Remaining a mystery to researchers are the exact elements of the purple coneflower that yield such healing benefits. Some definitive laboratory findings show that it fights certain viruses and does indeed motivate the immune system to ward off bacterial infections. Whatever its health benefits are, one thing remains certain: This flower fills the green countryside of Louisiana with dainty charm, looking like black-eyed Susans that fell in an oaken barrel of wine.
According to the Ouachita Citizen, HealthGrades, the leading health care ratings company in the United States, recently performed an independent study of hospitals nationwide. Glenwood Regional Medical Center in Monroe was listed by HealthGrades in the top 5 percent of all hospitals in the nation and was awarded the 2009 Distinguished Hospital Award for Clinical Excellence. This is a repeat performance for Glenwood: The hospital also received the same award in 2005, 2006 and 2008. HealthGrades’ study revealed that patients at Glenwood Hospital were 27 percent less likely to die and 8 percent less likely to suffer major complications.

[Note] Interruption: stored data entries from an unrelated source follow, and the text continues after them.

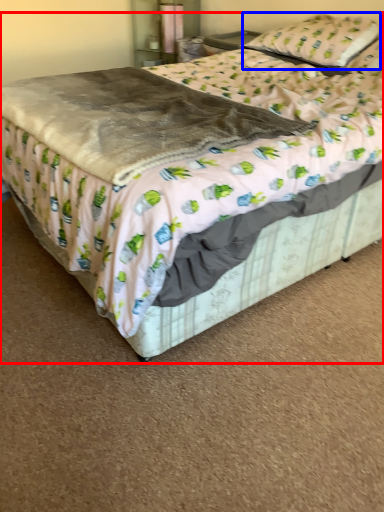 Question: Which object appears closest to the camera in this image, bed (highlighted by a red box) or pillow (highlighted by a blue box)?

Choices:
 (A) bed
 (B) pillow

Answer: (A) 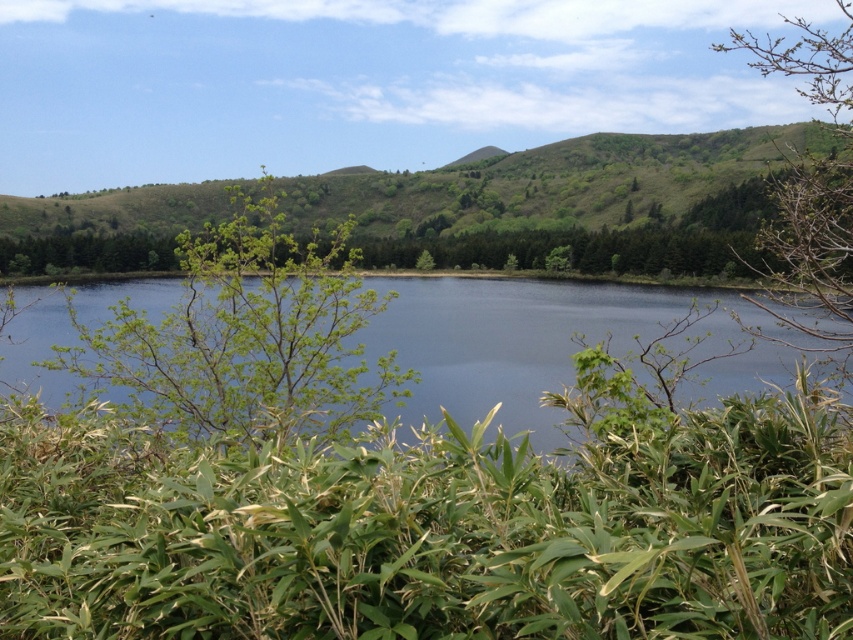 You are standing at the edge of the lake and want to take a photo of the green leafy tree at center and the transparent blue water at center. Which object will appear closer to you in the photo?

The green leafy tree at center will appear closer to you in the photo because it is positioned closer to the viewer than the transparent blue water at center.

You are standing at the edge of the lake and see the transparent blue water at center and the green leafy tree at upper right. Which object is closer to the horizon?

The green leafy tree at upper right is closer to the horizon because it is positioned above the transparent blue water at center, which is located below it.

You are standing at the edge of the lake and see the green leafy tree at center and the transparent blue water at center. Which object is positioned to the right side?

The green leafy tree at center is positioned to the right of the transparent blue water at center. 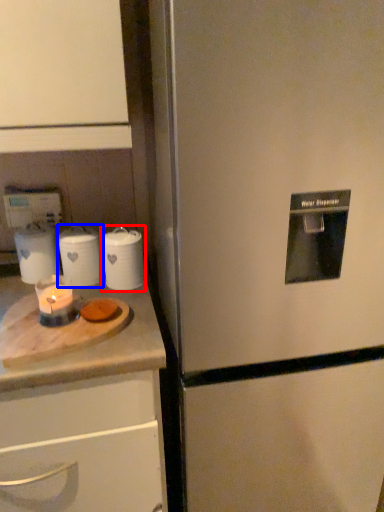 Question: Among these objects, which one is nearest to the camera, kitchen appliance (highlighted by a red box) or kitchen appliance (highlighted by a blue box)?

Choices:
 (A) kitchen appliance
 (B) kitchen appliance

Answer: (A) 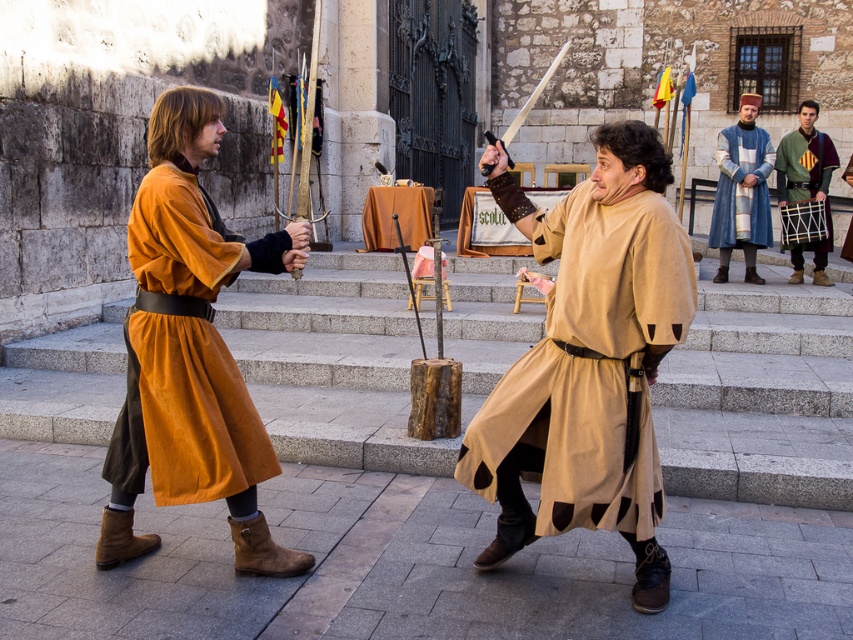 Question: Which point appears farthest from the camera in this image?

Choices:
 (A) coord(810,164)
 (B) coord(218,465)
 (C) coord(735,237)
 (D) coord(535,410)

Answer: (A)

Question: Can you confirm if beige fabric tunic at center is wider than blue woolen robe at upper right?

Choices:
 (A) no
 (B) yes

Answer: (B)

Question: Which point is farther to the camera?

Choices:
 (A) green woolen tunic at right
 (B) matte orange robe at left
 (C) beige fabric tunic at center

Answer: (A)

Question: Can you confirm if beige fabric tunic at center is thinner than green woolen tunic at right?

Choices:
 (A) no
 (B) yes

Answer: (A)

Question: Observing the image, what is the correct spatial positioning of beige fabric tunic at center in reference to green woolen tunic at right?

Choices:
 (A) right
 (B) left

Answer: (B)

Question: Which point appears closest to the camera in this image?

Choices:
 (A) (636, 317)
 (B) (788, 177)

Answer: (A) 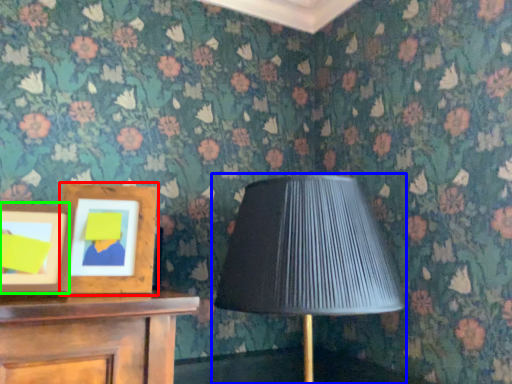 Question: Estimate the real-world distances between objects in this image. Which object is closer to picture frame (highlighted by a red box), lamp (highlighted by a blue box) or picture frame (highlighted by a green box)?

Choices:
 (A) lamp
 (B) picture frame

Answer: (B) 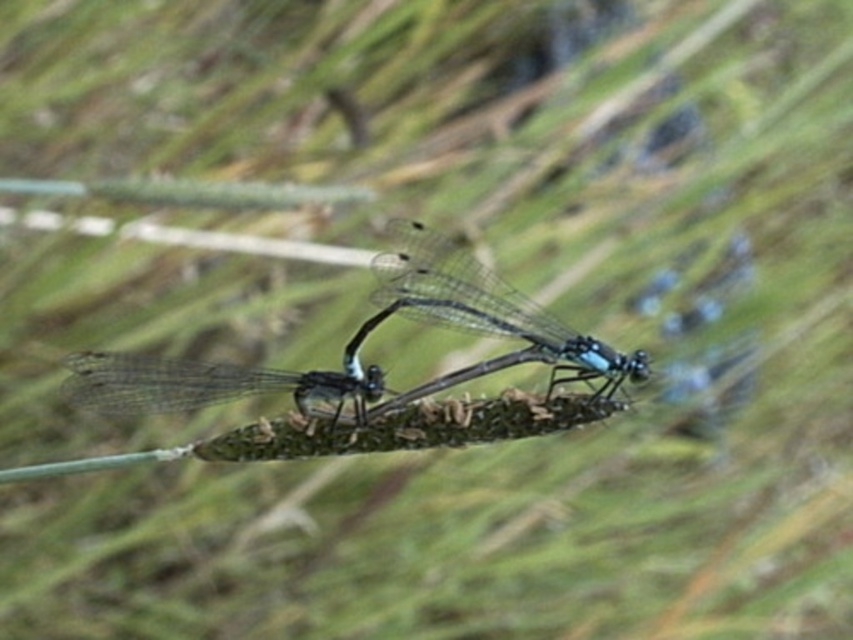 You are a photographer trying to capture the translucent glass dragonfly at center. Based on the scene description, where should you focus your camera to ensure the dragonfly is in sharp focus?

The translucent glass dragonfly at center is located at point (x=485, y=316), so you should focus your camera at that coordinate to ensure it is in sharp focus.

You are an entomologist examining two dragonflies on a stem. You notice that one is a translucent glass dragonfly at center and the other is a transparent glass dragonfly at center. Which dragonfly is closer to you?

The translucent glass dragonfly at center is closer to you because the transparent glass dragonfly at center is positioned behind it.

You are an entomologist examining two dragonflies on a stem. You notice that one is labeled as a translucent glass dragonfly at center and the other as a transparent glass dragonfly at center. Which dragonfly has a larger size?

The translucent glass dragonfly at center is bigger than the transparent glass dragonfly at center, so the translucent one is larger in size. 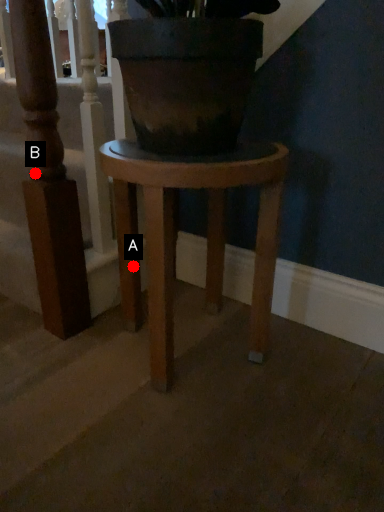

Almost 5,000 nonfederal hospitals underwent the study, and only 270 in the United States received a thumbs-up for distinction from HealthGrades.
Glenwood has distinguished itself overall in 2009 when it comes to clinical accomplishments. The medical center has ranked in the top 10 percent nationwide for cardiac surgery and has been given a five-star rating in the fields of cardiac surgery and coronary bypass surgery, valve replacement surgery, hip fracture repair, total knee replacement and carotid surgery. Glenwood has also ranked among the Top 5 in Louisiana for its gastrointestinal services, gastrointestinal surgery and medical treatment and critical care services.
CAUSE TO CELEBRATE
Cinco de Mayo
Cinco de Mayo, or May 5, is a revered holiday among Mexican and Chicano people. The history behind the celebration starts with the French occupation of Mexico following the Mexican-American War in the 1840s. Mexico was bankrupt after years of war, and in 1861 Mexican President Benito Juarez issued a proclamation wherein all of the country’s foreign debt payments would be suspended for two years. England, Spain and France decided to invade Mexico to get whatever money owed them at all costs — eventually all but France withdrew. On May 5, 1862, a raggle-taggle army of Mestizo and Zapotec Indians defeated the French army in what was known as the “Batalla de Puebla.” Mexican people quietly revere this holiday, not to be confused with Mexican Independence Day, which actually occurred 50 years earlier and is celebrated on Sept. 16. But it is the Chicanos who have turned Cinco de Mayo into a buoyant street festival filled with parades, piñatas and music.
On May 2 and 3 this year, the Festival Plaza in downtown Shreveport will be the site of the 11th Annual Cinco de Mayo Fiesta. Everyone is cordially invited to enjoy the 11th Annual Chihuahua Challenge, folklórico dancing, strolling mariachi, music and a plethora of south-of-the-border food.